The only time Deathly Hallows Part 2 really stumbles is a scene in which Neville Longbottom (Matthew Lewis) tries to rally the students and staff of Hogwarts School of Witchcraft and Wizardry against Voldemort one last time. This scene ought to be inspiring, but it’s clunky, and just feels out of step with the rest of the film. Impressive, virtually dialogue-free set pieces, like an opening break-in sequence at the goblin-owned bank Gringotts, set the film’s breakneck pace.
It’s not just the film’s big action scenes in which actions speak louder than words. Many scenes that recap events from previous movies feel organic here in ways that they did not before. Information is only parceled out when it’s absolutely necessary, like when Harry informs Ollivander (John Hurt) the wand-maker that Voldemort has the Elderwand, the most powerful magic wand in the world. This scene, like the one in which Harry rewatches important events through the eyes of the reluctant murderer Severus Snape (Alan Rickman), has a direct function. It doesn’t feel like another superfluous attempt to do remedial work for forgetful fans newcomers.
The fact that nobody really speaks out of turn in Deathly Hallows Part 2 proves that Yates has learned a lot since 2007's Harry Potter and the Order of the Phoenix. For proof, just look at the most crucial scene Part 2, the one in which Albus Dumbledore (Michael Gambon), the murdered head of Hogwarts, talks to Harry from beyond the grave. This scene, swathed in a haze of white light, is the strongest conversation Yates filmed in the entire series.
Kloves trimmed Rowling’s dialogue down so that the scene’s cryptic exchanges are as to the point as possible. But Yates made sure that the scene doesn’t go on longer than it needs to and never seems confounded by the idea that yes, what we’re looking at is Harry’s vision of the afterlife.
Yates’ newfound eye for detail is astonishing. He opens the scene, which clearly owes a debt to the star-child finale at the end of Stanley Kubrick’s film adaptation of 2001: A Space Odyssey, with Harry discovering a ragged, bloody, fetus-like body underneath a free-standing bench. Then that shocking discovery segues into a conversation between Dumbledore and Harry about life after death. It’s a testament to Yates’ powers of observation that that initial image of the body doesn’t overwhelm the viewer to the point that it’s the only thing they take away from this all-important scene.

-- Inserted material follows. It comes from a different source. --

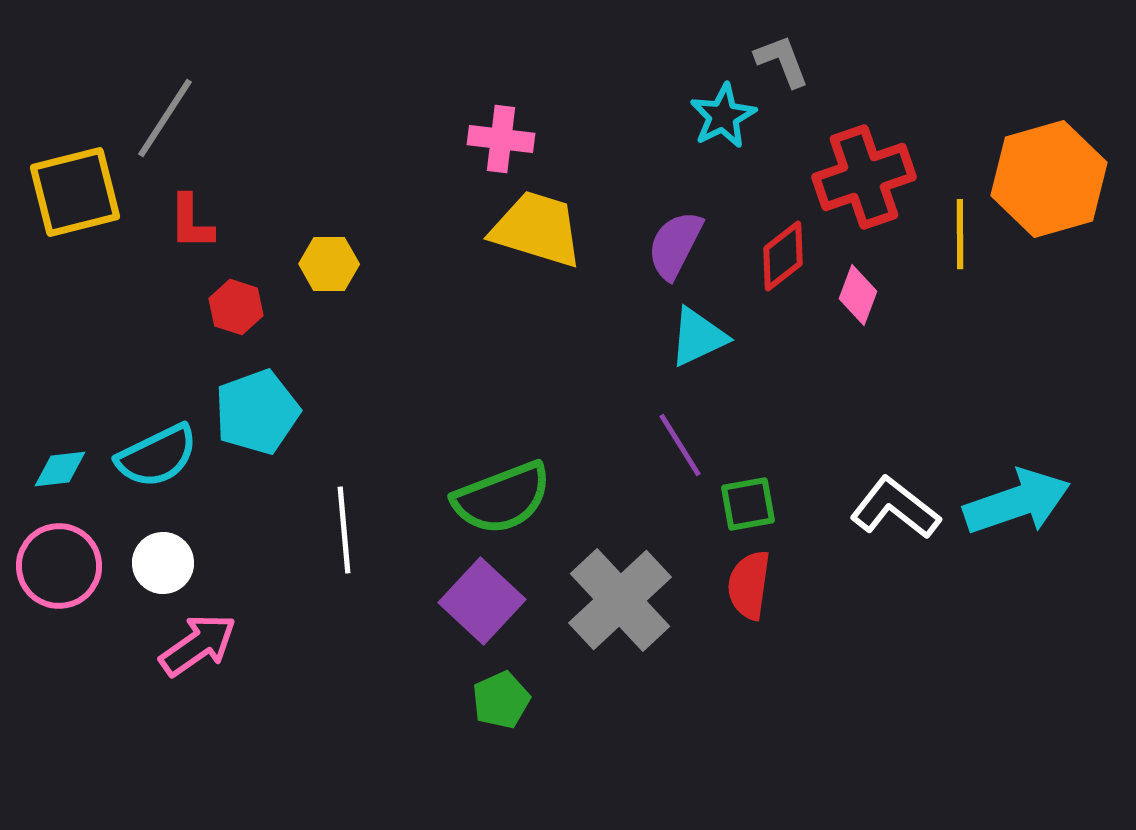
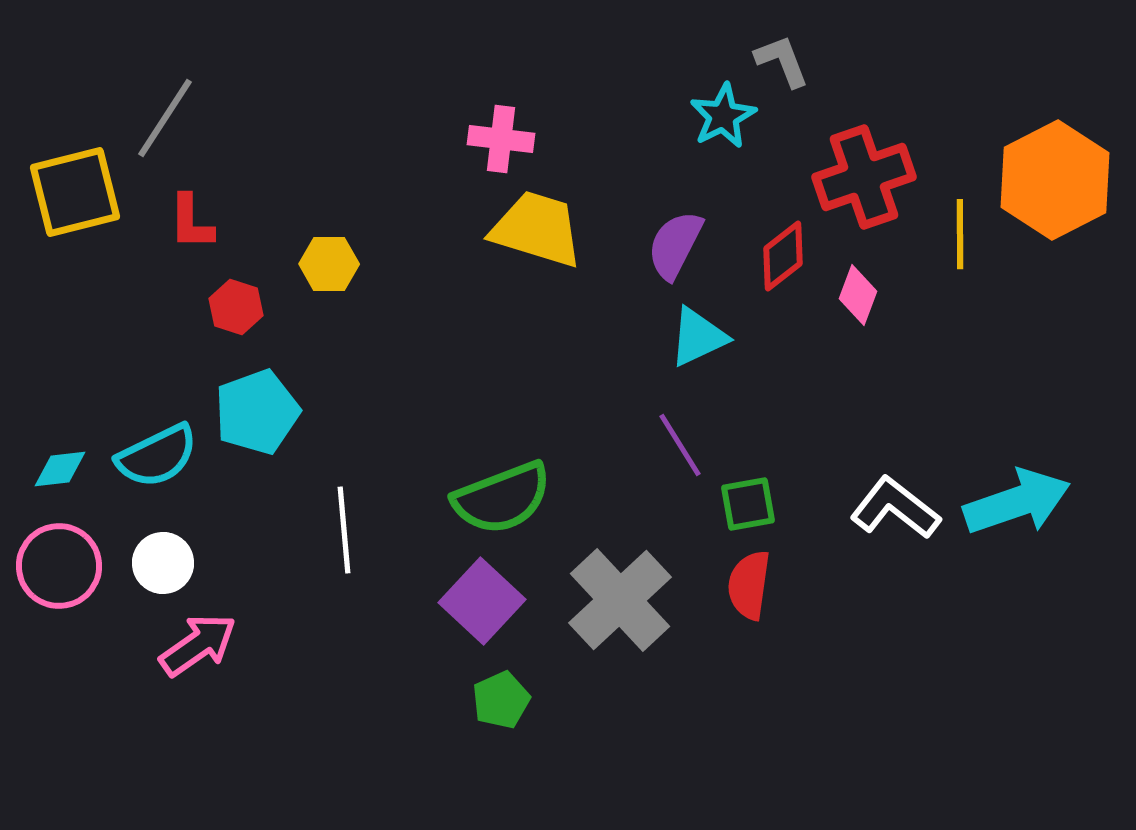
orange hexagon: moved 6 px right, 1 px down; rotated 11 degrees counterclockwise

Deathly Hallows Part 2’s action scenes are also more versatile than their counterparts in the earlier films. Yates still isn’t great at depicting straight-up violence, like the very last fight between Voldemort and Harry or an earlier scene in which a dragon sets a goblin on fire at Gringotts. But he has knack for scenes of rising action. The scenes in which the Hogwarts staff make the school ready for an attack by Voldemort’s troops is especially strong, as are climactic action scenes set at Gringotts and Hogwarts’ Room of Requirement. In terms of their pacing and scope, these scenes are more impressive than almost all of the other set pieces in the film franchise.
Even quiet little references to characters and relationships that at some point meant something to Harry stand out in Deathly Hallows Part 2. Yates shrewdly juxtaposes one scene, in which Harry’s best friends Ron Weasley (Rupert Grint) and Hermione Granger (Emma Watson) hold hands, with a quick but meaningful shot of Harry smiling at Cho Chang (Katie Leung), Harry’s love interest in Harry Potter and the Goblet of Fire. Just by contrasting these two couples, Yates shows us that some relationships are meant to be and some aren’t. Fate is a fickle thing in Rowling’s universe but thankfully, viewers can rely on Yates and Kloves to finally deliver the best entry in the Harry Potter film series.